For versioning-focused workflows (branches, tags, commits), use the High-Level SDK instead.

Installation

Install lakefs-spec using pip:

pip install lakefs-spec

Or upgrade to the latest version:

pip install --upgrade lakefs-spec

Basic Setup

Initializing the File System

from lakefs_spec import LakeFSFileSystem

# Auto-discover credentials from ~/.lakectl.yaml
fs = LakeFSFileSystem()

# Or provide explicit credentials
fs = LakeFSFileSystem(
    host="http://localhost:8000",
    username="your-access-key",
    password="your-secret-key"
)

File Operations

Writing Files

from pathlib import Path
from lakefs_spec import LakeFSFileSystem

fs = LakeFSFileSystem()

# Write text file
fs.pipe("my-repo/main/data/text.txt", b"Hello, lakeFS!")

# Write from local file
local_file = Path("local_data.csv")
local_file.write_text("id,name\n1,Alice\n2,Bob")
fs.put(str(local_file), "my-repo/main/data/imported.csv")
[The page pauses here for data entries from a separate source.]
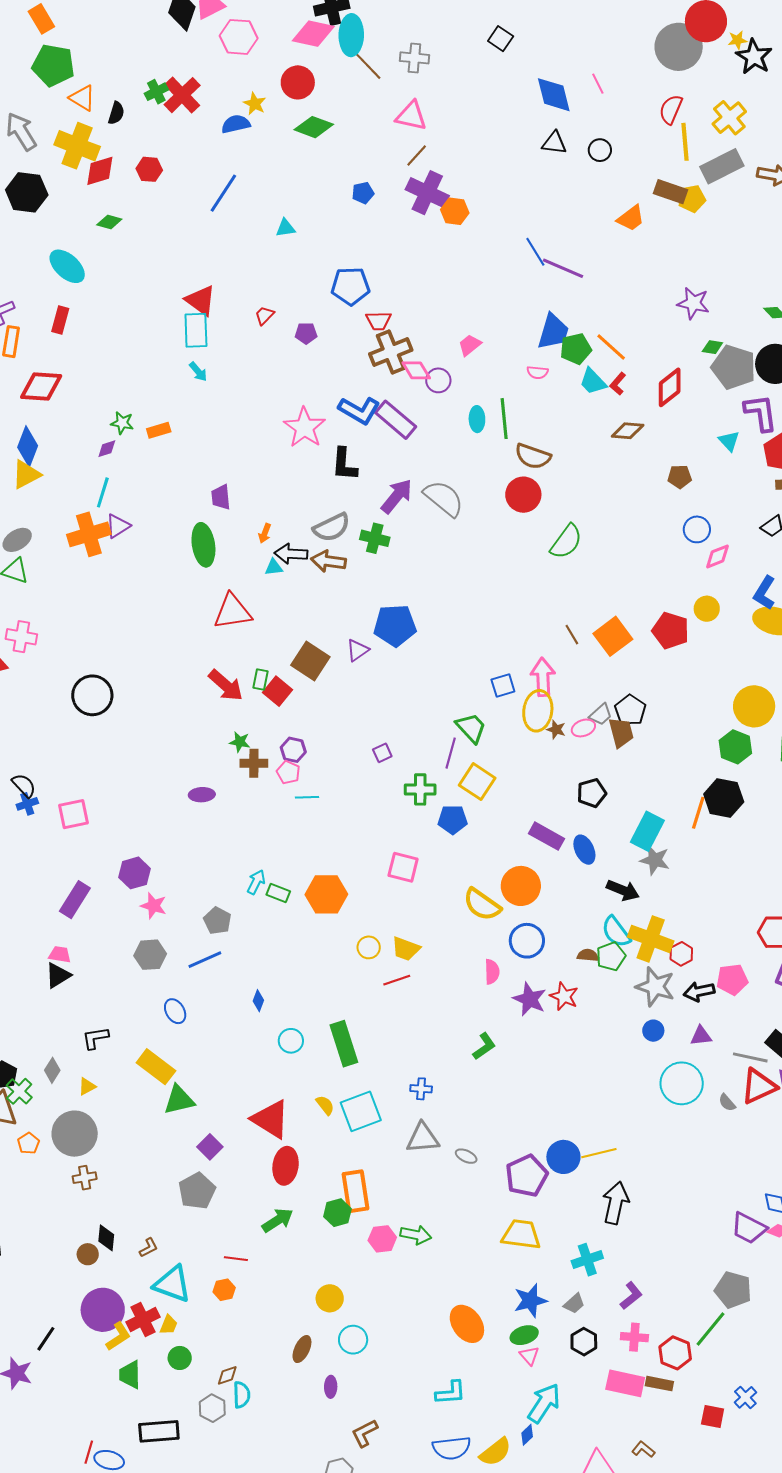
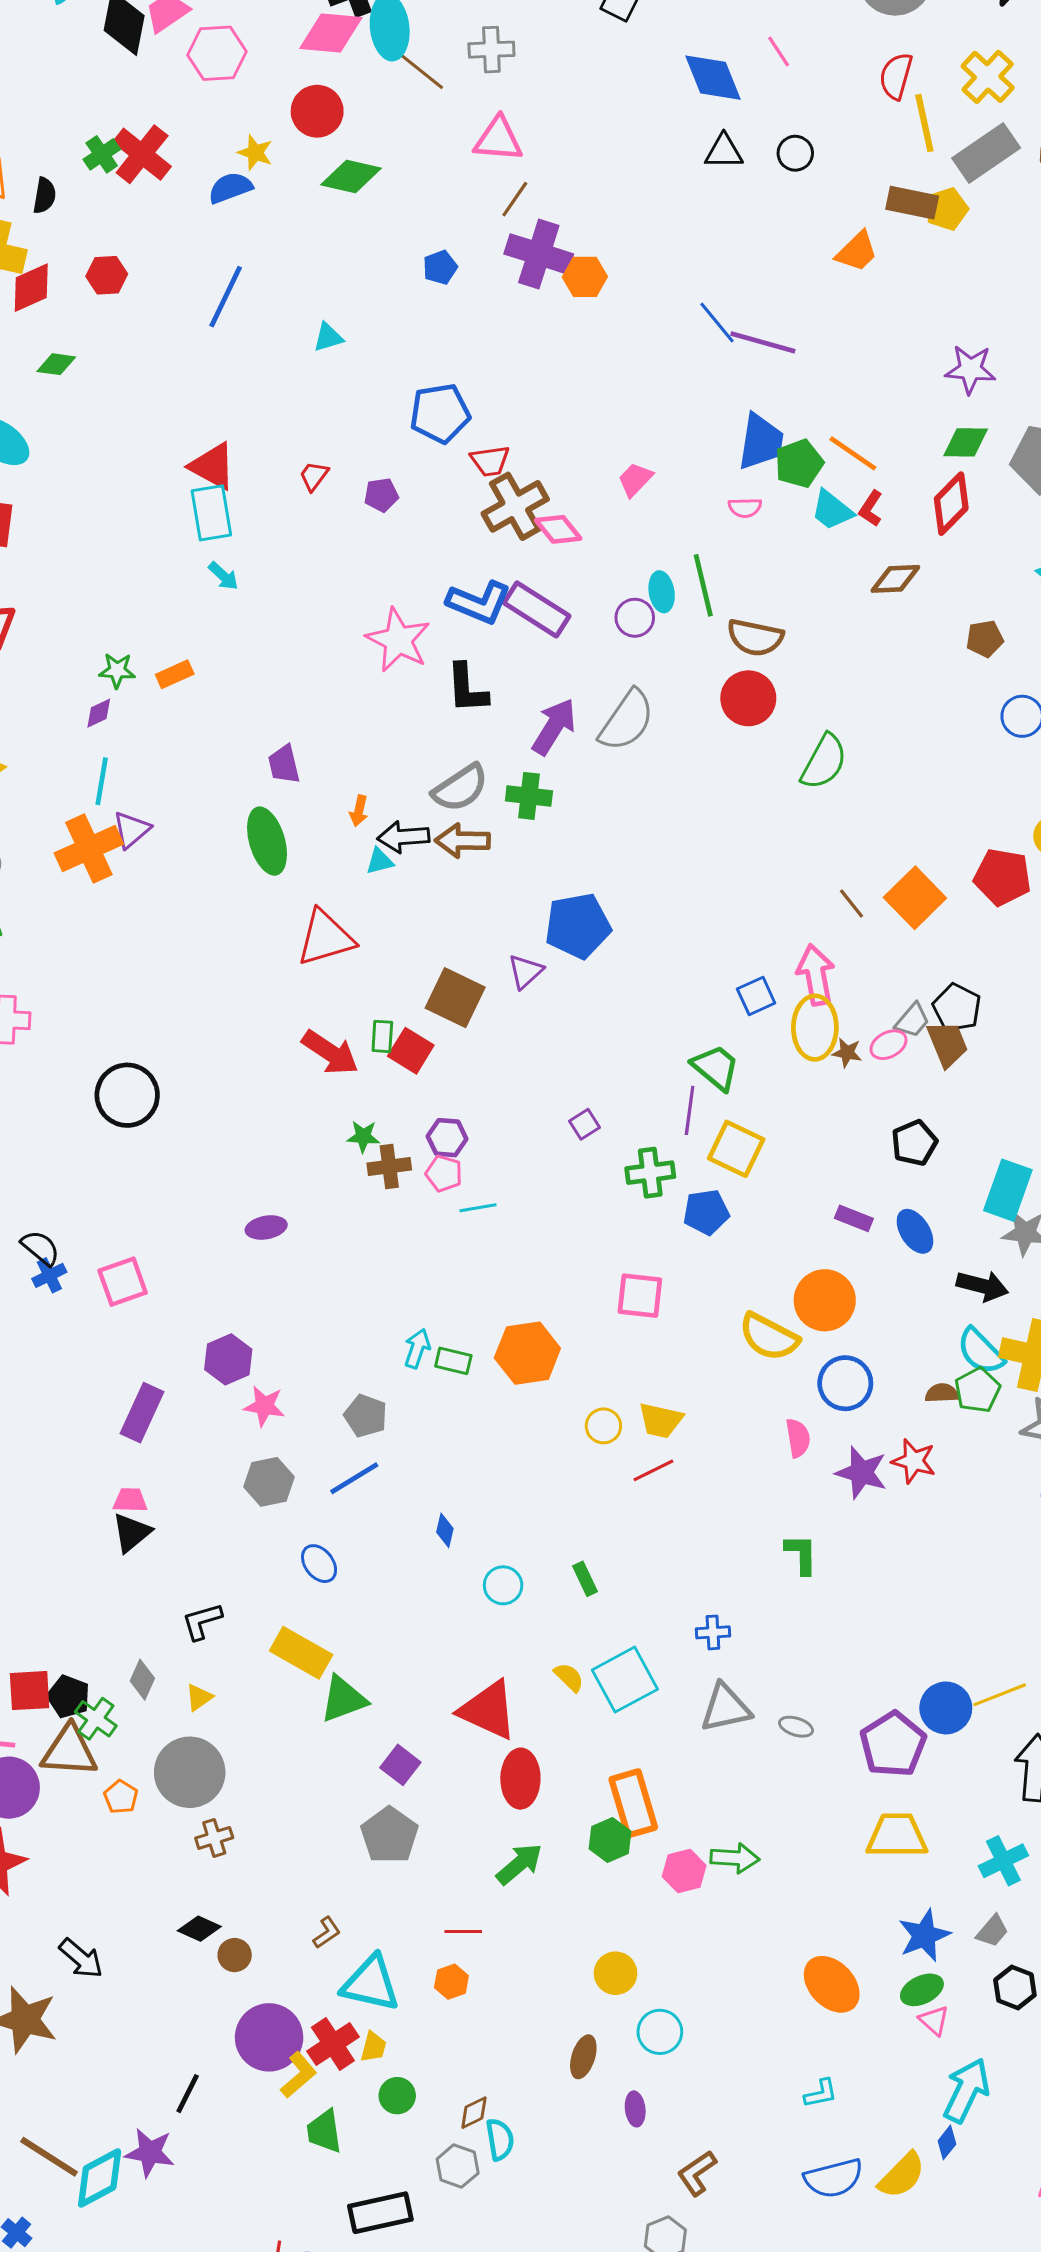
green diamond: (712, 347) -> (966, 442), moved, size x1.4
purple circle: (438, 380) -> (635, 618), moved
gray semicircle: (444, 498) -> (627, 720), turned 93
purple ellipse: (202, 795) -> (266, 1227), moved
purple rectangle: (546, 836) -> (854, 1218), size x0.7
green rectangle: (344, 1044) -> (585, 1579), size x0.5
green L-shape: (484, 1046) -> (801, 1554), turned -48
black diamond: (106, 1238) -> (199, 1929), moved, turned -64
cyan L-shape: (451, 1393) -> (821, 2093), size x0.7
# Write using context manager
with fs.open("my-repo/main/data/output.txt", "w") as f:
    f.write("Data written to lakeFS")

Reading Files

from lakefs_spec import LakeFSFileSystem

fs = LakeFSFileSystem()

# Read entire file
data = fs.cat("my-repo/main/data/text.txt")
print(data.decode())

# Read using context manager
with fs.open("my-repo/main/data/input.txt", "r") as f:
    content = f.read()
    print(content)

# Read in chunks (for large files)
with fs.open("my-repo/main/data/large_file.csv", "rb") as f:
    chunk = f.read(1024)
    while chunk:
        process(chunk)
        chunk = f.read(1024)

Listing Files

from lakefs_spec import LakeFSFileSystem

fs = LakeFSFileSystem()

# List files at path
files = fs.ls("my-repo/main/data/")
for file in files:
    print(file)

# Find files with glob pattern
csv_files = fs.glob("my-repo/main/**/*.csv")
for csv in csv_files:
    print(csv)

Deleting Files

from lakefs_spec import LakeFSFileSystem

fs = LakeFSFileSystem()

# Delete single file
fs.rm("my-repo/main/data/temp.txt")

# Delete directory recursively
fs.rm("my-repo/main/data/temp_dir", recursive=True)

Pandas Integration

Reading Data into Pandas

import pandas as pd
from lakefs_spec import LakeFSFileSystem

# Read CSV directly from lakeFS
df = pd.read_csv("lakefs://my-repo/main/data/dataset.csv")
print(df.head())

# Read Parquet
df = pd.read_parquet("lakefs://my-repo/main/data/data.parquet")

# Read JSON
df = pd.read_json("lakefs://my-repo/main/data/data.json")

Writing Data from Pandas

import pandas as pd

# Create sample data
df = pd.DataFrame({
    "id": [1, 2, 3, 4, 5],
    "name": ["Alice", "Bob", "Carol", "David", "Eve"],
    "value": [100, 200, 300, 400, 500]
})

# Write to lakeFS as CSV
df.to_csv("lakefs://my-repo/main/output/data.csv", index=False)

# Write as Parquet
df.to_parquet("lakefs://my-repo/main/output/data.parquet")

# Write as JSON
df.to_json("lakefs://my-repo/main/output/data.json")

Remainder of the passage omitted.